Poston Lauren M, Bassiri Aria, Jiang Boxiang, Boutros Christina, Sinopoli Jillian, Tapias Vargas Leonidas, Linden Philip A, Towe Christopher W
Case Western Reserve University School of Medicine, Cleveland, Ohio.
Division of Thoracic and Esophageal Surgery, Department of Surgery, University Hospitals Cleveland Medical Center, Cleveland, Ohio.
J Surg Res. 2023 Nov;291:380-387. doi: 10.1016/j.jss.2023.06.027. Epub 2023 Jul 27.
Sarcomatoid lung cancer has mainly been described in case series and single institution reviews. Although often associated with a poor prognosis, the overall survival compared to other forms of nonsmall cell lung cancer (NSCLC) is unknown. We hypothesize that sarcomatoid lung cancers have worse overall survival relative to other forms of NSCLC.
In this retrospective cohort study, we identified adult patients with nonmetastatic NSCLC from 2004 to 2018 in the National Cancer Database. Patients were categorized by histology as sarcomatoid, adenocarcinoma, or squamous cell carcinoma. We compared clinical and demographic characteristics between the groups. The primary outcome of overall survival was analyzed using Kaplan-Meier analysis. Multivariable Cox analysis was used to analyze factors associated with overall survival in sarcomatoid patients undergoing surgery.
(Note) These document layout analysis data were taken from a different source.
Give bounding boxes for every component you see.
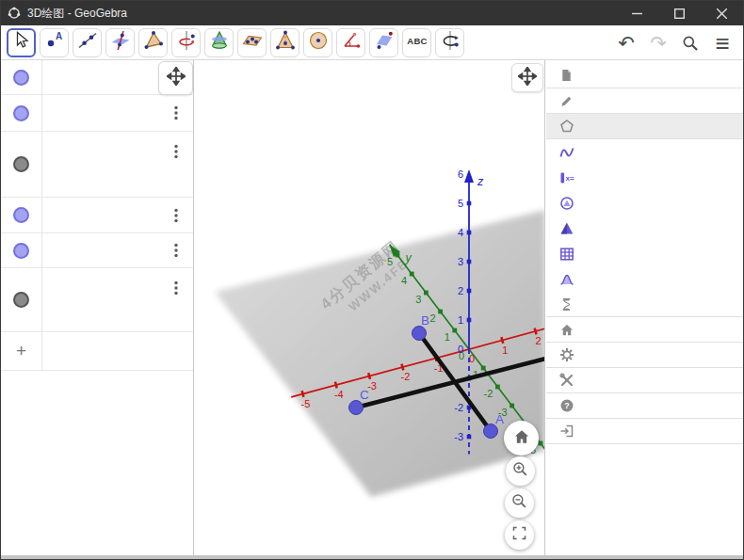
search-icon (679, 34, 702, 53)
visibility-toggle[interactable] (13, 70, 29, 86)
hamburger-menu-icon: ≡ (711, 31, 734, 56)
algebra-panel-drag-handle[interactable] (158, 61, 193, 95)
svg-text:4: 4 (458, 227, 463, 238)
probability-icon (558, 271, 574, 287)
tool-line[interactable] (73, 28, 102, 57)
zoom-in-icon (511, 460, 529, 482)
algebra-row-B[interactable] (1, 95, 193, 132)
algebra-panel: + (1, 60, 194, 557)
home-icon (512, 427, 531, 450)
point-B[interactable] (412, 327, 427, 341)
undo-icon: ↶ (615, 33, 638, 53)
tool-plane-through-points[interactable] (237, 28, 267, 57)
line-tool-icon (76, 29, 99, 56)
menu-item-signin[interactable] (546, 419, 744, 444)
search-button[interactable] (679, 34, 702, 53)
tool-rotate-around-line[interactable] (171, 28, 201, 57)
row-options-button[interactable] (169, 143, 184, 160)
text-tool-icon: ABC (405, 29, 429, 56)
cone-tool-icon (208, 29, 231, 56)
tool-polygon[interactable] (138, 28, 168, 57)
add-input-icon: + (1, 341, 41, 361)
app-window: 3D绘图 - GeoGebra AABC ↶↷≡ (0, 0, 744, 560)
tool-text[interactable]: ABC (402, 28, 431, 57)
menu-item-table[interactable] (546, 241, 744, 266)
redo-button[interactable]: ↷ (647, 33, 670, 53)
visibility-toggle[interactable] (13, 207, 29, 223)
point-C[interactable] (349, 401, 364, 415)
svg-text:1: 1 (445, 331, 450, 343)
algebra-row-g[interactable] (1, 268, 193, 332)
pencil-icon (558, 93, 574, 109)
visibility-toggle[interactable] (13, 105, 29, 121)
tool-pyramid[interactable] (270, 28, 299, 57)
tool-point[interactable]: A (40, 28, 69, 57)
tool-cone[interactable] (204, 28, 234, 57)
svg-text:ABC: ABC (407, 36, 427, 46)
pyramid-tool-icon (274, 29, 297, 56)
row-options-button[interactable] (169, 280, 184, 296)
zoom-out-button[interactable] (505, 488, 534, 518)
svg-text:-2: -2 (454, 402, 463, 413)
menu-item-gear[interactable] (546, 343, 744, 368)
menu-item-geometry[interactable] (546, 190, 744, 216)
close-button[interactable] (701, 1, 743, 25)
menu-item-cas[interactable]: x= (546, 165, 744, 190)
tool-reflect-about-plane[interactable] (369, 28, 398, 57)
menu-item-help[interactable]: ? (546, 393, 744, 419)
menu-item-graphing[interactable] (546, 139, 744, 165)
svg-text:3: 3 (458, 256, 463, 267)
title-bar: 3D绘图 - GeoGebra (1, 1, 743, 25)
3d-scene[interactable]: 4分贝资源网 WWW.4FB-5-4-3-2-1012543210-1-2-3-… (194, 60, 545, 557)
menu-item-tools[interactable] (546, 368, 744, 393)
visibility-toggle[interactable] (13, 292, 29, 308)
point-tool-icon: A (43, 29, 66, 56)
visibility-toggle[interactable] (13, 243, 29, 259)
svg-text:-5: -5 (301, 398, 311, 409)
svg-text:5: 5 (458, 198, 463, 209)
menu-item-exam[interactable] (546, 292, 744, 317)
graphics-view-drag-handle[interactable] (511, 63, 543, 92)
minimize-button[interactable] (616, 1, 658, 25)
svg-text:-2: -2 (401, 371, 411, 382)
zoom-in-button[interactable] (506, 456, 535, 486)
signin-icon (558, 424, 574, 440)
tool-rotate-3d-view[interactable] (435, 28, 464, 57)
tool-perpendicular-line[interactable] (105, 28, 135, 57)
undo-button[interactable]: ↶ (615, 33, 638, 53)
svg-text:-4: -4 (334, 389, 344, 400)
move-tool-icon (10, 29, 33, 56)
home-button[interactable] (504, 421, 539, 456)
svg-text:A: A (56, 31, 62, 41)
row-options-button[interactable] (169, 233, 184, 267)
tool-move[interactable] (7, 28, 36, 57)
svg-text:5: 5 (387, 256, 393, 267)
visibility-toggle[interactable] (13, 156, 29, 172)
point-label-A: A (495, 412, 504, 426)
window-resize-edge[interactable] (1, 555, 743, 559)
svg-text:-2: -2 (484, 388, 493, 399)
menu-item-probability[interactable] (546, 266, 744, 292)
fullscreen-button[interactable] (505, 520, 534, 550)
menu-item-pencil[interactable] (546, 88, 744, 114)
tool-sphere[interactable] (303, 28, 332, 57)
menu-item-home[interactable] (546, 317, 744, 343)
tool-angle[interactable] (336, 28, 365, 57)
geometry-icon (558, 195, 574, 211)
algebra-row-C[interactable] (1, 198, 193, 233)
rotate-around-line-tool-icon (175, 29, 198, 56)
svg-text:?: ? (564, 401, 570, 410)
maximize-button[interactable] (658, 1, 701, 25)
algebra-row-f[interactable] (1, 132, 193, 198)
algebra-input-row[interactable]: + (1, 332, 193, 371)
move-icon (518, 67, 537, 89)
algebra-row-D[interactable] (1, 233, 193, 268)
row-options-button[interactable] (169, 198, 184, 232)
gear-icon (558, 347, 574, 363)
menu-item-graphing3d[interactable] (546, 216, 744, 241)
menu-button[interactable]: ≡ (711, 31, 734, 56)
row-options-button[interactable] (169, 95, 184, 131)
3d-graphics-view[interactable]: 4分贝资源网 WWW.4FB-5-4-3-2-1012543210-1-2-3-… (194, 60, 545, 557)
menu-item-file[interactable] (546, 63, 744, 88)
menu-item-pentagon[interactable] (546, 114, 744, 139)
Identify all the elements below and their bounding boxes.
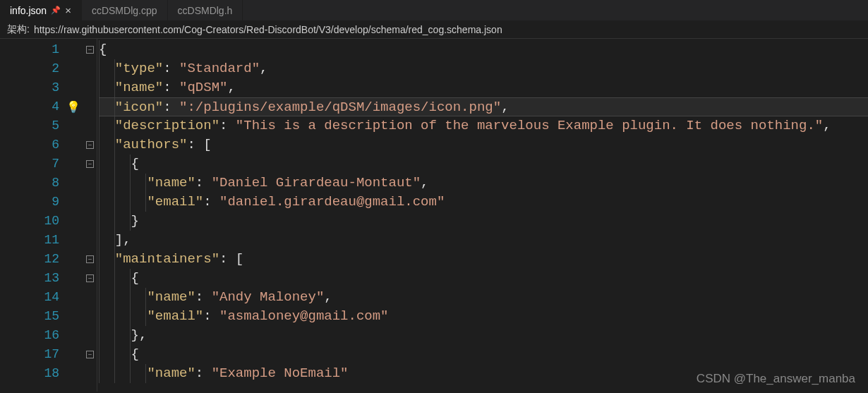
line-number-gutter: 123456789101112131415161718 xyxy=(0,39,64,392)
fold-toggle-icon[interactable]: − xyxy=(86,46,94,54)
line-number: 5 xyxy=(0,116,59,135)
token-brace: ] xyxy=(115,232,123,248)
line-number: 1 xyxy=(0,40,59,59)
token-colon: : xyxy=(195,175,212,191)
token-colon: : xyxy=(219,118,236,133)
token-punc: , xyxy=(823,118,831,133)
token-key: "type" xyxy=(115,61,163,76)
token-punc: , xyxy=(139,327,147,343)
token-key: "name" xyxy=(147,175,195,191)
token-punc: , xyxy=(421,175,428,191)
tab-ccDSMDlg-h[interactable]: ccDSMDlg.h xyxy=(168,0,243,20)
line-number: 3 xyxy=(0,78,59,97)
close-icon[interactable]: × xyxy=(65,4,71,16)
token-str: ":/plugins/example/qDSM/images/icon.png" xyxy=(179,99,501,115)
code-line[interactable]: "maintainers": [ xyxy=(99,250,868,269)
line-number: 8 xyxy=(0,174,59,193)
token-brace: { xyxy=(131,346,139,362)
token-colon: : xyxy=(163,99,179,115)
token-str: "qDSM" xyxy=(179,80,227,95)
fold-toggle-icon[interactable]: − xyxy=(86,351,94,358)
token-str: "daniel.girardeau@gmail.com" xyxy=(219,194,445,210)
token-key: "email" xyxy=(147,194,203,210)
token-colon: : xyxy=(203,308,219,324)
code-line[interactable]: "name": "Andy Maloney", xyxy=(99,288,868,307)
line-number: 2 xyxy=(0,59,59,78)
tab-ccDSMDlg-cpp[interactable]: ccDSMDlg.cpp xyxy=(82,0,168,20)
code-line[interactable]: "name": "qDSM", xyxy=(99,78,868,97)
schema-bar: 架构: https://raw.githubusercontent.com/Co… xyxy=(0,21,868,39)
code-line[interactable]: "authors": [ xyxy=(99,135,868,155)
tab-info-json[interactable]: info.json📌× xyxy=(0,0,82,20)
token-str: "Example NoEmail" xyxy=(212,365,349,381)
tab-label: ccDSMDlg.cpp xyxy=(92,5,157,16)
token-brace: } xyxy=(131,213,139,229)
token-key: "email" xyxy=(147,308,203,324)
token-brace: } xyxy=(131,327,139,343)
fold-toggle-icon[interactable]: − xyxy=(86,141,94,149)
token-punc: , xyxy=(501,99,509,115)
token-colon: : xyxy=(219,251,236,267)
token-key: "name" xyxy=(147,289,195,305)
line-number: 7 xyxy=(0,155,59,174)
schema-label: 架构: xyxy=(7,23,30,36)
code-line[interactable]: { xyxy=(99,40,868,59)
line-number: 9 xyxy=(0,193,59,212)
code-line[interactable]: "email": "asmaloney@gmail.com" xyxy=(99,307,868,326)
token-colon: : xyxy=(195,289,212,305)
token-brace: [ xyxy=(203,137,211,152)
code-line[interactable]: "name": "Daniel Girardeau-Montaut", xyxy=(99,174,868,193)
code-line[interactable]: "description": "This is a description of… xyxy=(99,116,868,135)
token-str: "asmaloney@gmail.com" xyxy=(219,308,388,324)
tab-label: ccDSMDlg.h xyxy=(178,5,233,16)
lightbulb-icon[interactable]: 💡 xyxy=(66,100,80,114)
code-line[interactable]: }, xyxy=(99,326,868,345)
token-punc: , xyxy=(260,61,267,76)
line-number: 18 xyxy=(0,364,59,383)
code-area[interactable]: { "type": "Standard", "name": "qDSM", "i… xyxy=(97,39,868,392)
fold-toggle-icon[interactable]: − xyxy=(86,160,94,168)
pin-icon[interactable]: 📌 xyxy=(51,6,61,15)
code-line[interactable]: { xyxy=(99,269,868,288)
fold-toggle-icon[interactable]: − xyxy=(86,255,94,263)
token-brace: [ xyxy=(236,251,243,267)
token-key: "authors" xyxy=(115,137,188,152)
code-line[interactable]: "email": "daniel.girardeau@gmail.com" xyxy=(99,193,868,212)
fold-gutter: −−−−−− xyxy=(83,39,97,392)
code-line[interactable]: } xyxy=(99,212,868,231)
line-number: 16 xyxy=(0,326,59,345)
margin-gutter: 💡 xyxy=(64,39,83,392)
token-colon: : xyxy=(203,194,219,210)
token-str: "This is a description of the marvelous … xyxy=(236,118,823,133)
line-number: 6 xyxy=(0,135,59,155)
watermark-text: CSDN @The_answer_manba xyxy=(697,372,855,386)
fold-toggle-icon[interactable]: − xyxy=(86,274,94,282)
code-line[interactable]: ], xyxy=(99,231,868,250)
token-key: "icon" xyxy=(115,99,163,115)
line-number: 12 xyxy=(0,250,59,269)
token-colon: : xyxy=(163,61,179,76)
code-line[interactable]: "type": "Standard", xyxy=(99,59,868,78)
token-punc: , xyxy=(324,289,332,305)
token-colon: : xyxy=(163,80,179,95)
token-brace: { xyxy=(131,270,139,286)
token-brace: { xyxy=(99,42,107,57)
tab-label: info.json xyxy=(10,5,47,16)
tabs-bar: info.json📌×ccDSMDlg.cppccDSMDlg.h xyxy=(0,0,868,21)
editor[interactable]: 123456789101112131415161718 💡 −−−−−− { "… xyxy=(0,39,868,392)
token-colon: : xyxy=(195,365,212,381)
schema-url[interactable]: https://raw.githubusercontent.com/Cog-Cr… xyxy=(34,24,502,35)
token-key: "name" xyxy=(147,365,195,381)
token-str: "Standard" xyxy=(179,61,260,76)
code-line[interactable]: "icon": ":/plugins/example/qDSM/images/i… xyxy=(99,97,868,116)
line-number: 13 xyxy=(0,269,59,288)
line-number: 14 xyxy=(0,288,59,307)
line-number: 10 xyxy=(0,212,59,231)
code-line[interactable]: { xyxy=(99,345,868,364)
line-number: 15 xyxy=(0,307,59,326)
code-line[interactable]: { xyxy=(99,155,868,174)
token-str: "Andy Maloney" xyxy=(212,289,325,305)
line-number: 11 xyxy=(0,231,59,250)
line-number: 4 xyxy=(0,97,59,116)
token-key: "name" xyxy=(115,80,163,95)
Among 1,259,109 patients with lung cancer, there were 5223 (0.4%) sarcomatoid cancers. Sarcomatoid patients were more likely to be male, of Hispanic ethnicity, have fewer comorbidities, and receive treatment at an academic program. Despite higher cT- and M-stages, patients with sarcomatoid cancer were more likely to undergo surgical resection in multivariate analysis (odds ratio = 1.8 [confidence interval 1.60-2.11]; P < 0.001). Among nonmetastatic patients, overall survival was lower for sarcomatoid cancer relative to other histologies in Kaplan-Meier analysis (median survival sarcomatoid 17.6 mo versus nonsarcomatoid 31.5 mo, P < 0.001).
This National Cancer Database study confirms the findings of smaller studies that sarcomatoid cancer is associated with inferior overall survival compared to other NSCLCs. Given the inferior prognosis, further studies regarding optimal staging practices are appropriate.
肉瘤样肺癌主要在病例系列和单机构回顾中被描述。尽管其通常与预后不良相关,但与其他形式的非小细胞肺癌(NSCLC)相比,其总生存期尚不清楚。我们假设肉瘤样肺癌相对于其他形式的NSCLC具有更差的总生存期。
在这项回顾性队列研究中,我们在国家癌症数据库中识别了2004年至2018年的成年非转移性NSCLC患者。患者按组织学分类为肉瘤样、腺癌或鳞状细胞癌。我们比较了各组之间的临床和人口统计学特征。使用Kaplan-Meier分析对总生存期的主要结局进行分析。多变量Cox分析用于分析接受手术的肉瘤样患者中与总生存期相关的因素。
在1,259,109例肺癌患者中,有5223例(0.4%)为肉瘤样癌。肉瘤样患者更可能为男性、西班牙裔、合并症较少且在学术机构接受治疗。尽管cT和M分期较高,但在多变量分析中,肉瘤样癌患者更可能接受手术切除(比值比 = 1.8 [置信区间1.60 - 2.11];P < 0.001)。在非转移性患者中,Kaplan-Meier分析显示肉瘤样癌的总生存期低于其他组织学类型(肉瘤样的中位生存期为17.6个月,非肉瘤样为31.5个月,P < 0.001)。
这项国家癌症数据库研究证实了较小规模研究的结果,即与其他NSCLC相比,肉瘤样癌与较差的总生存期相关。鉴于预后较差,关于最佳分期实践的进一步研究是合适的。